» Work order: In the data below, set down exactly the lines from the one containing "If your garage" up to and including the one containing "Author Submission Agreement". Leave the pictures out.

» Collected data entries:
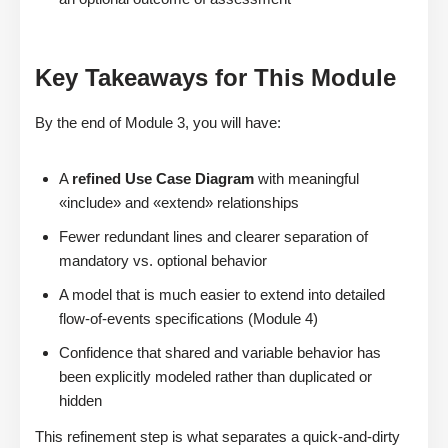
Key Takeaways for This Module
By the end of Module 3, you will have:
A
refined Use Case Diagram
with meaningful
«include» and «extend» relationships
Fewer redundant lines and clearer separation of
mandatory vs. optional behavior
A model that is much easier to extend into detailed
flow-of-events specifications (Module 4)
Confidence that shared and variable behavior has
been explicitly modeled rather than duplicated or
hidden
This refinement step is what separates a quick-and-dirty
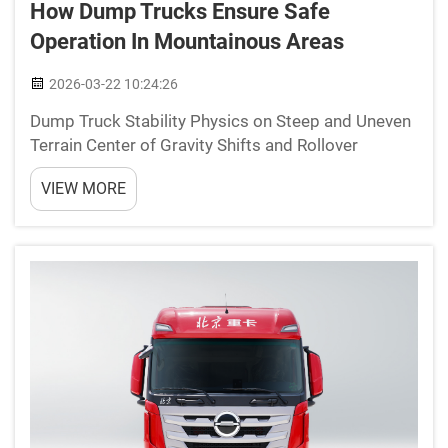
How Dump Trucks Ensure Safe
Operation In Mountainous Areas
2026-03-22 10:24:26
Dump Truck Stability Physics on Steep and Uneven
Terrain Center of Gravity Shifts and Rollover
Mechanics on Inclines Keeping dump trucks stable
VIEW MORE
on hills really comes down to managing their center
of gravity. When going up or down slopes, the
weight...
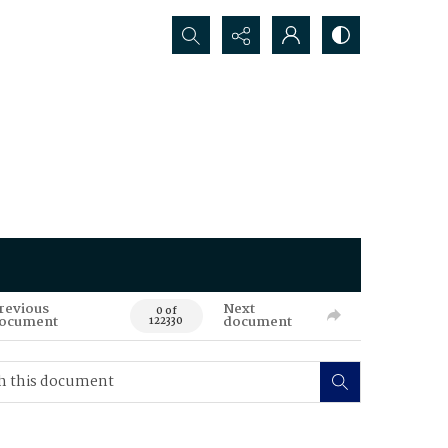
Search...
revious
Next
0 of
ocument
document
122330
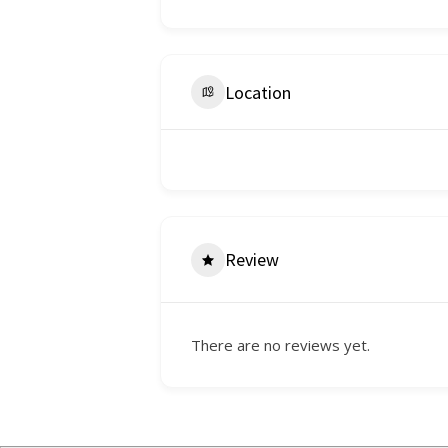
Location
Review
There are no reviews yet.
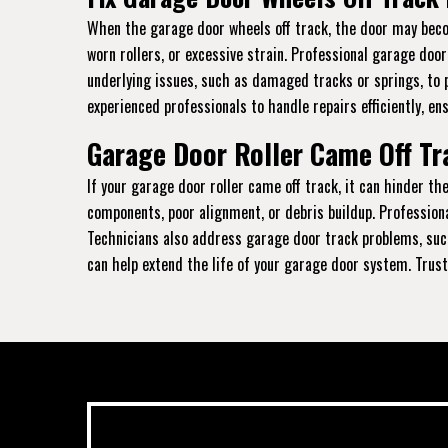
When the garage door wheels off track, the door may becom
worn rollers, or excessive strain. Professional garage doo
underlying issues, such as damaged tracks or springs, to 
experienced professionals to handle repairs efficiently, en
Garage Door Roller Came Off Tra
If your garage door roller came off track, it can hinder 
components, poor alignment, or debris buildup. Profession
Technicians also address garage door track problems, such
can help extend the life of your garage door system. Trust 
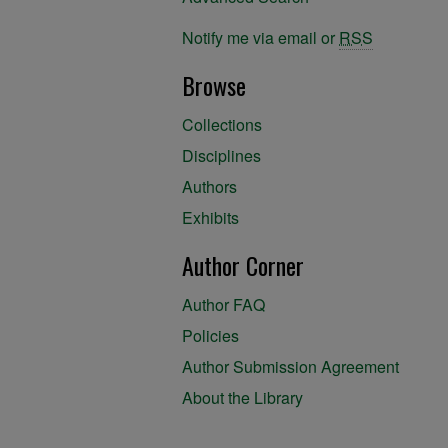
Notify me via email or
RSS
Browse
Collections
Disciplines
Authors
Exhibits
Author Corner
Author FAQ
Policies
Author Submission Agreement
About the Library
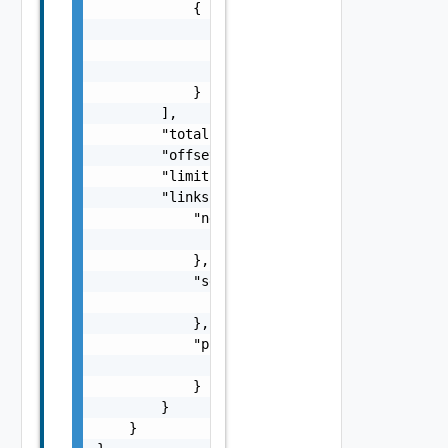
            {

                "code": "string",

                "message": "string",

                "field": "string"

            }

        ],

        "total": 0,

        "offset": 0,

        "limit": 0,

        "links": {

            "next": {

                "href": "string"

            },

            "self": {

                "href": "string"

            },

            "previous": {

                "href": "string"

            }

        }

    }
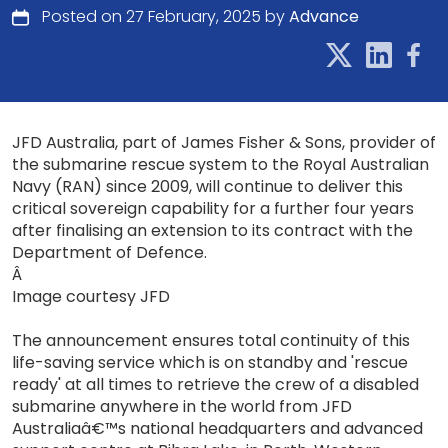
Posted on 27 February, 2025 by
Advance
JFD Australia, part of James Fisher & Sons, provider of
the submarine rescue system to the Royal Australian
Navy (RAN) since 2009, will continue to deliver this
critical sovereign capability for a further four years
after finalising an extension to its contract with the
Department of Defence.
Â
Image courtesy JFD
The announcement ensures total continuity of this
life-saving service which is on standby and 'rescue
ready' at all times to retrieve the crew of a disabled
submarine anywhere in the world from JFD
Australiaâ€™s national headquarters and advanced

» Response:
If your garage door roller came off track, it can hinder 
components, poor alignment, or debris buildup. Profession
Technicians also address garage door track problems, such
can help extend the life of your garage door system. Trust 
Notify me via email or
RSS
Browse
Collections
Disciplines
Authors
Exhibits
Author Corner
Author FAQ
Policies
Author Submission Agreement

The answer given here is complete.